It used to mean things like false positives in computer vision, where it is sort of appropriate: the AI is seeing something that’s not there.
Then the machine translation people started misusing the term when their software mistranslated by adding something that was not present in the original text. They may have been already trying to be misleading with this term, because “hallucination” implies that the error happens when parsing the input text - which distracts from a very real concern about the possibility that what was added was being plagiarized from the training dataset (which carries risk of IP contamination).
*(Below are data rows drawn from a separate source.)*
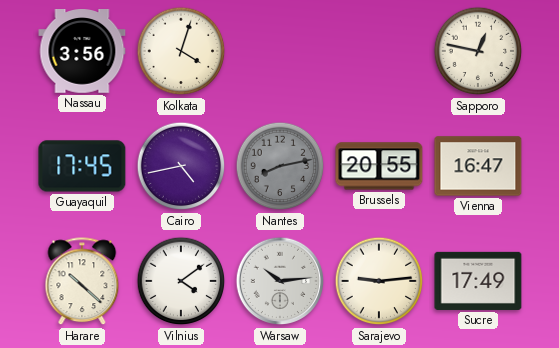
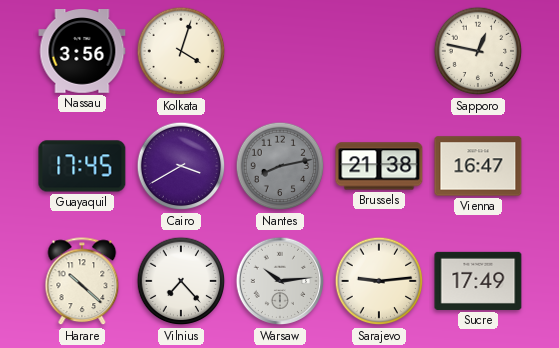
Cairo: 4:43 -> 3:40
Brussels: 20:55 -> 21:38
Vilnius: 4:09 -> 7:23
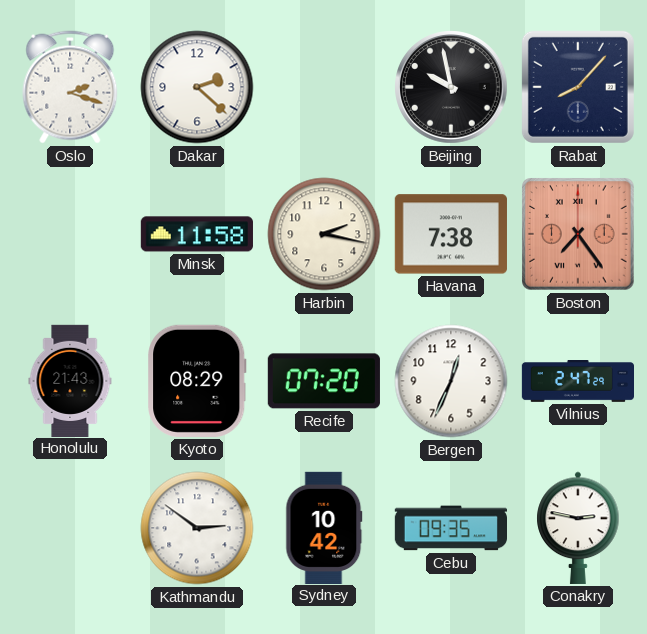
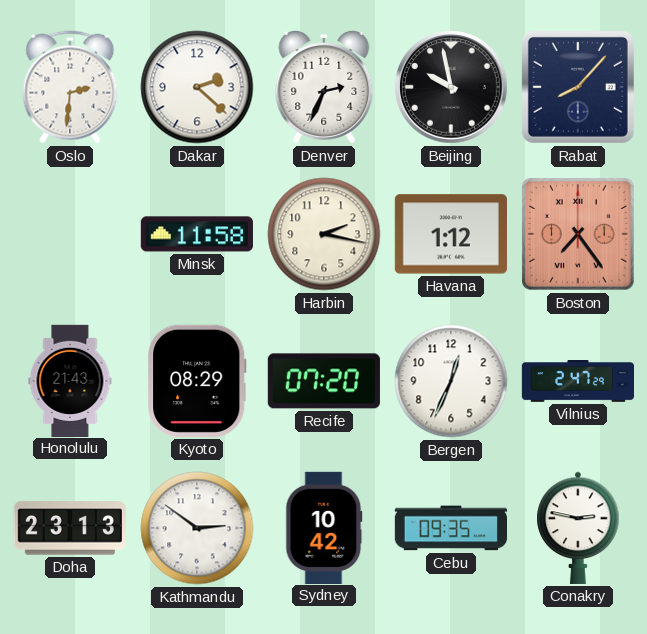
Oslo: 2:18 -> 2:31
Denver: none -> 2:34
Havana: 7:38 -> 1:12
Doha: none -> 23:13
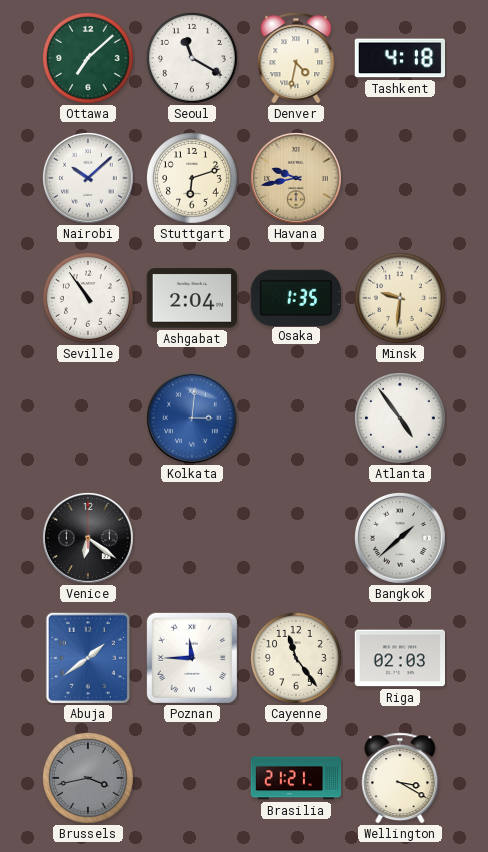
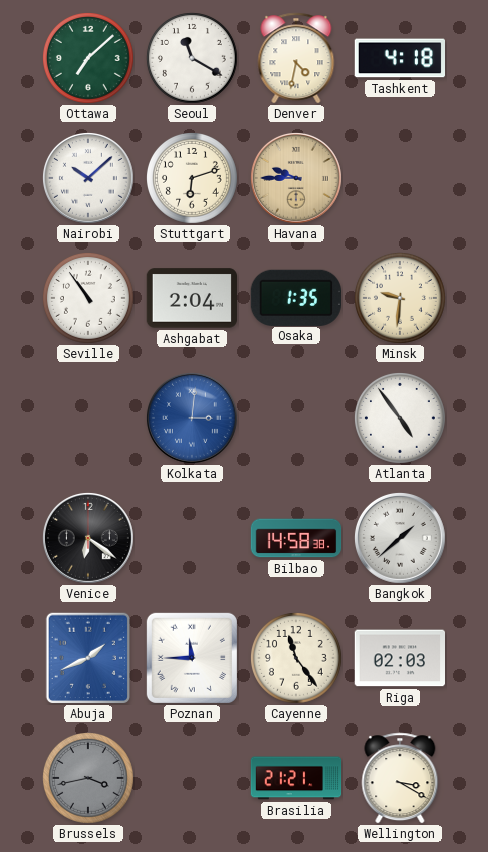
Havana: 9:43 -> 9:45
Bilbao: none -> 14:58
Abuja: 1:39 -> 1:41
Now, what’s happening is that language models are very often a very wrong tool for the job. When you want to cite a court case as a precedent, you want a court case that actually existed - not a sample from the underlying probability distribution of possible court cases! LLM peddlers don’t want to ever admit that an LLM is the wrong tool for that job, so instead they pretend that it is the right tool that, alas, sometimes “hallucinates”.
I love the “criti-hype”. AI peddlers absolutely love any concerns that imply that the AI is really good at something.
Safety concern that LLMs would go Skynet? Say no more, I hear you and I’ll bring it up in the congress!
Safety concern that terrorists might use it to make bombs? Say no more! I agree that the AI is so great for making bombs! We’ll restrict it to keep people safe!
Sexual roleplay? Yeah, good point, I love it. Our technology is better than sex itself! We’ll restrict it to keep mankind from falling into the sin of robosexuality and going extinct! I mean, of course, you can’t restrict something like that, but we’ll try, at least until we release a hornybot.
But any concern about language modeling being fundamentally not the right tool for some job (Do you want to cite a paper or do you want to sample from the underlying probability distribution?), hey hey hows about we talk about the skynet thing instead?